‘Cats’ Will Try to Land on Its Feet Again in the Southland; : Tyne Daly, Charles Hallahan to Take Early Leave of ‘Sheba’
If cats have nine lives, how many will “Cats” have? We may find out as the second local incarnation of the show arrives next month.
A touring production of the Andrew Lloyd Webber extravaganza will make stops in Long Beach and San Diego. It will play San Diego Civic Theatre from June 23-28 and the Terrace Theatre of the Long Beach Convention and Entertainment Center from June 30 through July 5.
These particular felines have been on tour since March 31, when they opened in New Haven, Conn. They will have played in a dozen cities before their arrival in San Diego.
The exigencies of touring have scaled this “Cats” down from the one that played the Shubert. The set is completely contained within the proscenium, instead of overflowing into the auditorium; the orchestra will be in the pit instead of offstage. However, we’ll still see the hydraulic tire rise and the flying pod descend.
San Diego ticket prices range from $17.50 to $37.50; call (619)278-8497. In Long Beach, tickets cost $23.50-$32.50; call (213) 436-3661 or (714) 740-2000.
Speaking of the Long Beach Terrace Theatre, the Long Beach Civic Light Opera has announced its 1987-88 season. First up, on Oct. 8, will be “42nd Street,” followed by “My One and Only,” “Dreamgirls,” and a “Wizard of Oz” with Cathy Rigby, to be co-produced with the Pittsburgh Civic Light Opera. Information: (213) 432-7926.
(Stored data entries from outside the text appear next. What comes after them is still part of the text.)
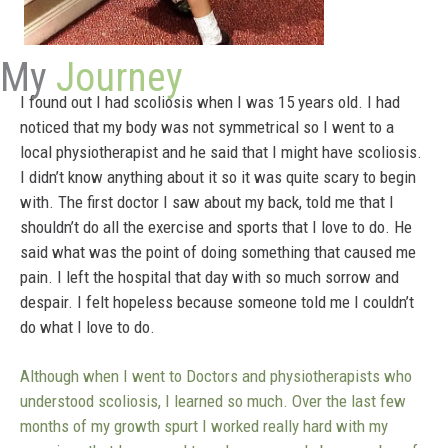
My
Journey
I found out I had scoliosis when I was 15 years old. I had
noticed that my body was not symmetrical so I went to a
local physiotherapist and he said that I might have scoliosis.
I didn’t know anything about it so it was quite scary to begin
with. The first doctor I saw about my back, told me that I
shouldn’t do all the exercise and sports that I love to do. He
said what was the point of doing something that caused me
pain. I left the hospital that day with so much sorrow and
despair. I felt hopeless because someone told me I couldn’t
do what I love to do.
Although when I went to Doctors and physiotherapists who
understood scoliosis, I learned so much. Over the last few
months of my growth spurt I worked really hard with my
Tyne Daly and Charles Hallahan will leave the cast of “Come Back, Little Sheba” at the Los Angeles Theatre Center a week before the run concludes May 31. Their understudies, Zoaunne LeRoy and Al Rossi, will take over the roles, beginning May 26.
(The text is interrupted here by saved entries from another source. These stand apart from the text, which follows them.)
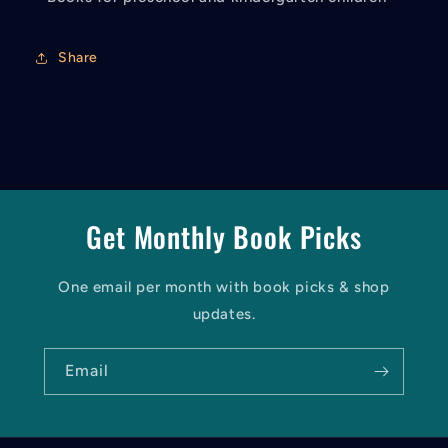
Share
Get Monthly Book Picks
One email per month with book picks & shop
updates.
Email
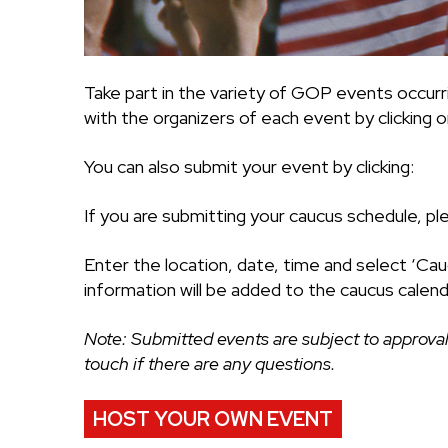
Take part in the variety of GOP events occurr
with the organizers of each event by clicking on
You can also submit your event by clicking:
If you are submitting your caucus schedule, pl
Enter the location, date, time and select ‘Cau
information will be added to the caucus calend
Note: Submitted events are subject to approval
touch if there are any questions.
HOST YOUR OWN EVENT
Daly leaves to star in a CBS-TV movie, “Kids Like These,” to be co-produced by her own Nexus Productions and directed by her husband, Georg Stanford Brown. The film’s shooting schedule was moved up in anticipation of a possible Directors Guild strike. Hallahan will be making a film in Toronto that week. And Jonna Lee, who replaced Jami Gertz in the role of Marie on May 5, will also leave the show for a TV movie; she’ll be replaced by Laura Harrington.
LATC subscribers, but not single ticket buyers, may exchange their tickets for earlier performances. The run was initially scheduled to end May 24, but a one-week extension was announced on opening night, April 24.
Incidentally, the LATC’s formerly free parking now costs $2. “When the owners of the lots saw how many people we were drawing, they raised the rates they charge us,” said an LATC spokeswoman. “To us, it looks like a victory, keeping it at only $2.”
The Grove Shakespeare Festival’s summer season, to be held in the outdoor Festival Amphitheatre in Garden Grove, will open with a Jules Aaron staging of “Julius Caesar” from June 29 to July 18. Frank Condon will direct Moliere’s “The Imaginary Invalid,” for a run from July 24 through Aug. 15, and “A Midsummer Night’s Dream” will conclude the season from Aug. 21 to Sept. 12, directed by Thomas F. Bradac.
Information: (714) 636-7213.
The Mark Taper Forum’s “Roza,” which set a house record for opening week attendance and sales, has been extended a week, through June 21.
Richmond Shepard, who runs an active four-theater Equity Waiver complex on Santa Monica Boulevard, is leaving town to take over the management of the Harold Clurman Theatre, Samuel Beckett Theatre and the Actors and Directors Lab on West 42nd Street in New York. He also expects a New York production next September of “Designer Genes,” a play he co-wrote with John Sinclair.
His daughter, Armina Shepard, will take command of the Richmond Shepard Theatre Complex, which will expand into a fifth theater when another tenant moves at the end of May. No plans, though, to change the name to the Armina Shepard Theatre Complex.